The hydromorphological effects of dams in an extreme desert environment - The Fish River Canyon, Namibia

Abstract

Arid ecohydrology relies on sporadic rainfall and flooding to sustain linear river oases, crucial for supporting flora and fauna during the long dry season and drought years. Growing water demands have led to large reservoir constructions, severely impacting the fragile arid ecosystems. We analyse the hydro-geomorphological impacts of the large Neckartal Dam (completed in 2019) on the Fish River oasis based on existing dams, regional studies, field surveys, hydrological data, and modelling. The Neckartal Dam, along with three smaller dams, impounds 80 % of the desert oasis basin (1235 Mm3, 55,870 km2), exceeding the average annual runoff threefold. A gradient of dam-induced changes was identified, varying with distance from the dam wall. Immediate downstream, hydromorphological impacts include channel narrowing (⁓15 %) and reduce mean annual sediment yield (⁓20 %). Also, water distribution losses create chronic low flows, favour for invasive flora and fauna to spread, significantly disrupting the pristine nature of the desert ecosystem. This phenomenon has been observed over a 70 km stretch below the Hardap Dam.
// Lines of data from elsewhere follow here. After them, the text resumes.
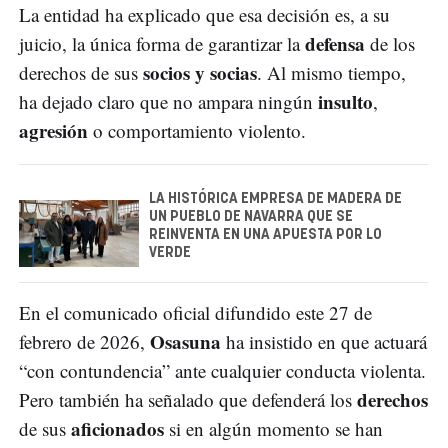
La entidad ha explicado que esa decisión es, a su
defensa
juicio, la única forma de garantizar la
de los
socios y socias
derechos de sus
. Al mismo tiempo,
insulto
ha dejado claro que no ampara ningún
,
agresión
o comportamiento violento.
LA HISTÓRICA EMPRESA DE MADERA DE
UN PUEBLO DE NAVARRA QUE SE
REINVENTA EN UNA APUESTA POR LO
VERDE
En el comunicado oficial difundido este 27 de
Osasuna
febrero de 2026,
ha insistido en que actuará
“con contundencia” ante cualquier conducta violenta.
derechos
Pero también ha señalado que defenderá los
aficionados
de sus
si en algún momento se han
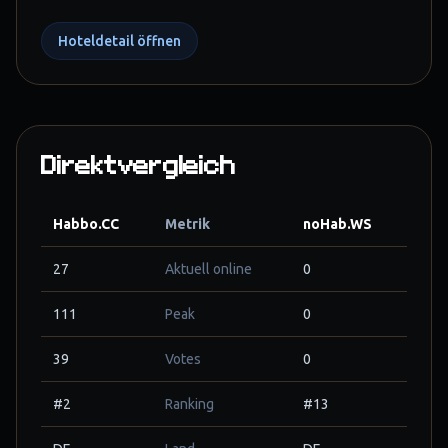
Hoteldetail öffnen
Direktvergleich
Habbo.CC
Metrik
noHab.WS
27
Aktuell online
0
111
Peak
0
39
Votes
0
#2
Ranking
#13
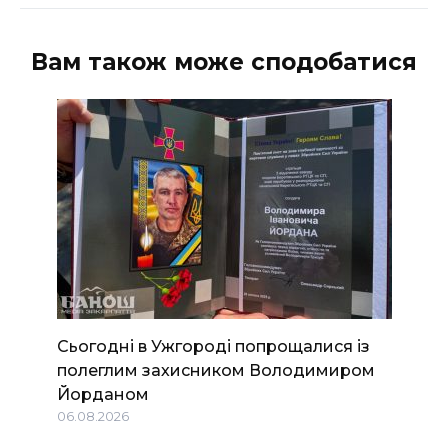
Вам також може сподобатися
Сьогодні в Ужгороді попрощалися із
полеглим захисником Володимиром
Йорданом
06.08.2026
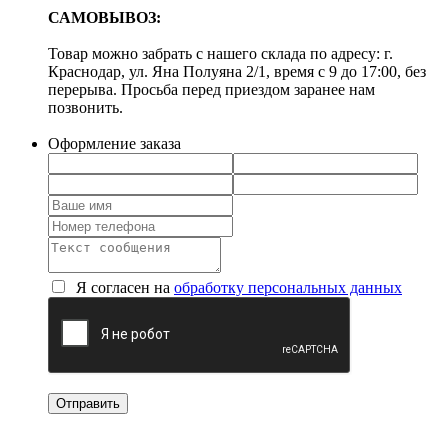
САМОВЫВОЗ:
Товар можно забрать с нашего склада по адресу: г.
Краснодар, ул. Яна Полуяна 2/1, время с 9 до 17:00, без
перерыва. Просьба перед приездом заранее нам
позвонить.
Оформление заказа
Я согласен на
обработку персональных данных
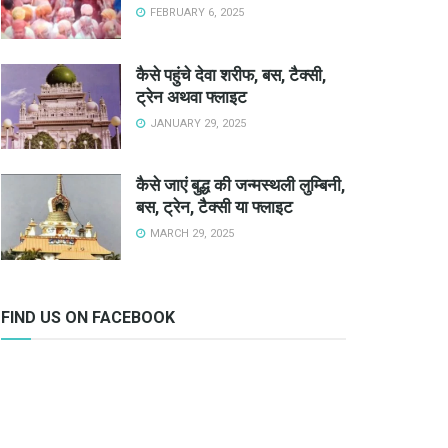
FEBRUARY 6, 2025
 लिमिटेड (ईईएसएल) और मुंबई आईअाईटी के बीच अनुबंध करार हुआ है।
 child in the country in the fastest and most cost­
कैसे पहुंचे देवा शरीफ, बस, टैक्सी,
ट्रेन अथवा फ्लाइट
कराई जाएगी।
JANUARY 29, 2025
00 करोड़ रुपए की सहायता राशि देने और इसके तहत 10 करोड़ स्कूली बच्चों को सोलर लैम्प उपलब्
कैसे जाएं बुद्ध की जन्मस्थली लुम्बिनी,
बस, ट्रेन, टैक्सी या फ्लाइट
MARCH 29, 2025
FIND US ON FACEBOOK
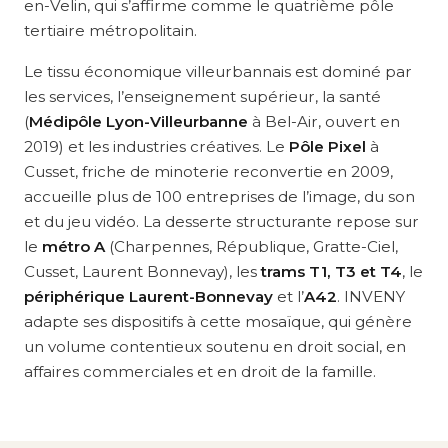
en-Velin, qui s’affirme comme le quatrième pôle
tertiaire métropolitain.
Le tissu économique villeurbannais est dominé par
les services, l’enseignement supérieur, la santé
(
Médipôle Lyon-Villeurbanne
à Bel-Air, ouvert en
2019) et les industries créatives. Le
Pôle Pixel
à
Cusset, friche de minoterie reconvertie en 2009,
accueille plus de 100 entreprises de l’image, du son
et du jeu vidéo. La desserte structurante repose sur
le
métro A
(Charpennes, République, Gratte-Ciel,
Cusset, Laurent Bonnevay), les
trams T1, T3 et T4
, le
périphérique Laurent-Bonnevay
et l’
A42
. INVENY
adapte ses dispositifs à cette mosaïque, qui génère
un volume contentieux soutenu en droit social, en
affaires commerciales et en droit de la famille.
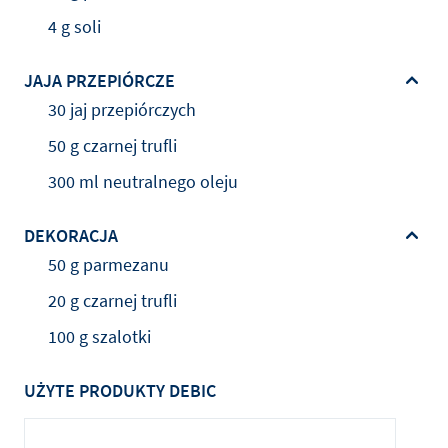
4 g soli
JAJA PRZEPIÓRCZE
30 jaj przepiórczych
50 g czarnej trufli
300 ml neutralnego oleju
DEKORACJA
50 g parmezanu
20 g czarnej trufli
100 g szalotki
UŻYTE PRODUKTY DEBIC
This situation is irreversible, as the invasive flora can withstand even large floods. As the distance increases, the dam suppresses low to moderate annual floods and prolongs droughts from months to years or even decades. Based on our flood routing model, only the largest floods (recurrence interval, RI >25 years) can exceed the dam storage, continue downstream, transport sediment and maintain the pool-bar morphology along 245 km of the oasis. The lack of significant flows between major floods means that sediment from smaller, lower arid basins accumulates in the Fish River valley, filling pools and further reducing water availability during dry periods. The Neckartal Dam's impact assessment demonstrates potential changes in arid river systems globally.